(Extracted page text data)
◆ ◆ ◆ ◆ ◆ ◆ ◆

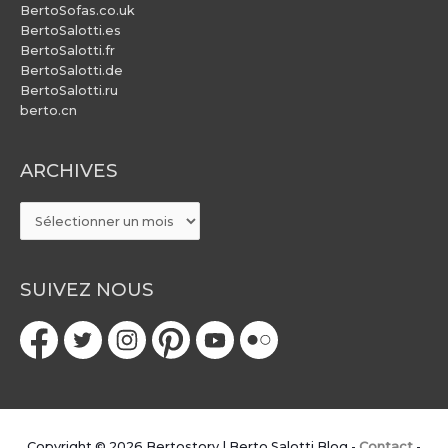
BertoSofas.co.uk
BertoSalotti.es
BertoSalotti.fr
BertoSalotti.de
BertoSalotti.ru
berto.cn
ARCHIVES
ARCHIVES
SUIVEZ NOUS
Copyright © 2026
Bertostory | Berto Salotti Blog
-
Contact
-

◆ ◆ ◆ ◆ ◆ ◆ ◆

**PROBLEM REQUIREMENTS**
If a line in the records contains the word "BertoSalotti", copy it.

**SOLUTION TO THE EXERCISE**
BertoSalotti.es
BertoSalotti.fr
BertoSalotti.de
BertoSalotti.ru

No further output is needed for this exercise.